AO2Analyse the language, form and structure used by a writer to create meanings and effects, using relevant subject terminology where appropriate

Notes

OCR J352 AO2: Language, form and structure

AO2 is tested in every question on both components of OCR English Literature. It is the skill of analysing how a writer creates meaning — not just what they say but how they say it. Students who score Level 4–5 do not just identify techniques; they explain precisely how those techniques create specific effects on the reader.

The AO2 hierarchy

Level 1 — technique spotting: "The writer uses a metaphor." → Earns almost nothing. The examiner assumes you know what a metaphor is.

Level 2 — technique + basic effect: "The writer uses a metaphor to describe the war." → Basic. Better than level 1 but no analysis.

Level 3 — technique + specific quotation + effect: "Owen uses the metaphor 'blood-shod' to convey the physical suffering of the soldiers." → Clear and specific.
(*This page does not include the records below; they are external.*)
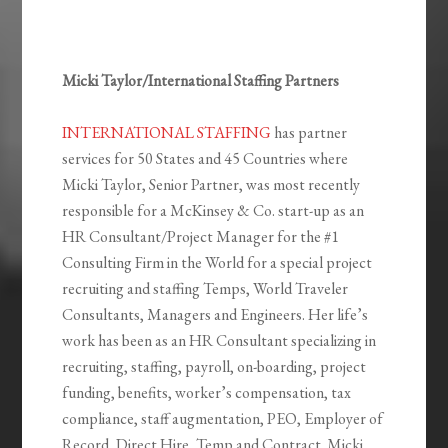
Micki Taylor/International Staffing Partners
INTERNATIONAL STAFFING
has partner
services for 50 States and 45 Countries where
Micki Taylor, Senior Partner, was most recently
responsible for a McKinsey & Co. start-up as an
HR Consultant/Project Manager for the #1
Consulting Firm in the World for a special project
recruiting and staffing Temps, World Traveler
Consultants, Managers and Engineers. Her life’s
work has been as an HR Consultant specializing in
recruiting, staffing, payroll, on-boarding, project
funding, benefits, worker’s compensation, tax
compliance, staff augmentation, PEO, Employer of
Record, Direct Hire, Temp and Contract. Micki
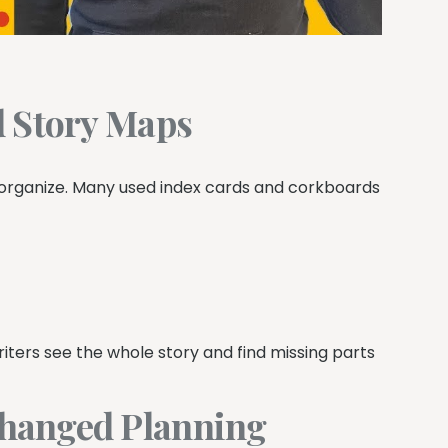
d Story Maps
organize. Many used index cards and corkboards
writers see the whole story and find missing parts
hanged Planning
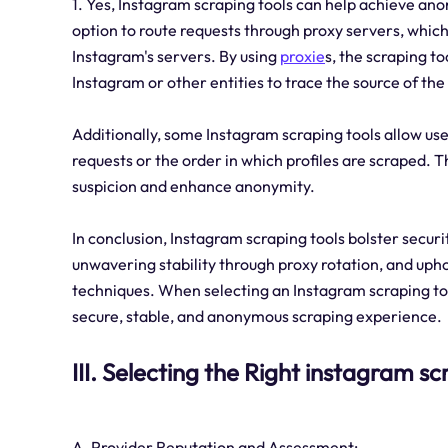
1. Yes, Instagram scraping tools can help achieve anon
option to route requests through proxy servers, whic
Instagram's servers. By using
proxie
s, the scraping to
Instagram or other entities to trace the source of the
Additionally, some Instagram scraping tools allow use
requests or the order in which profiles are scraped. 
suspicion and enhance anonymity.
In conclusion, Instagram scraping tools bolster securi
unwavering stability through proxy rotation, and up
techniques. When selecting an Instagram scraping tool
secure, stable, and anonymous scraping experience.
III. Selecting the Right instagram s
A. Provider Reputation and Assessment:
Level 3.

Level 4 — technique + specific quotation + effect on reader + wider implications: "Owen's compound adjective 'blood-shod' — shod as horses are shod — implicitly dehumanises the soldiers, reducing them to beasts of burden; the reader feels revulsion at the image, which mirrors Sassoon's own revulsion at the propaganda that sent men to their deaths." → Level 4–5: sophisticated, specific, effect-focused.
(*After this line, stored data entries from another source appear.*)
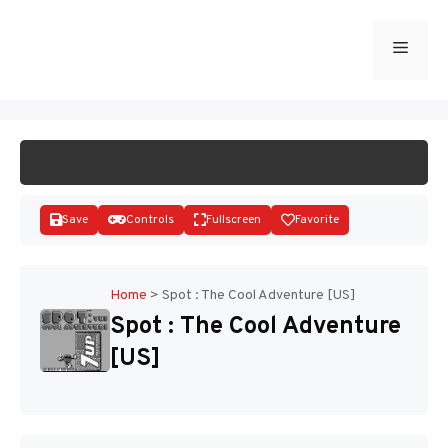
Skip
to
Menu
START GAME
content
Save
Controls
Fullscreen
Favorite
Home
>
Spot : The Cool Adventure [US]
Spot : The Cool Adventure
Disks
[US]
📖DefinitionKey terminology to know

Prose and drama

  • Narrative voice (first/third person; omniscient/limited; reliable/unreliable narrator)
  • Foreshadowing: hints at future events — creates tension and dramatic irony
  • Pathetic fallacy: weather/environment reflecting character's emotional state
  • Juxtaposition: placing contrasting ideas/images side by side for effect
  • Stage directions (drama): carry meaning as much as dialogue
  • Soliloquy, aside, dramatic irony (drama)
  • Symbolism: an object/colour/image representing an idea

Poetry

  • All from the Poetic Methods section above
  • Additionally: anaphora (repetition of a word/phrase at the start of successive lines), volta, ekphrasis (description of a work of art within a poem)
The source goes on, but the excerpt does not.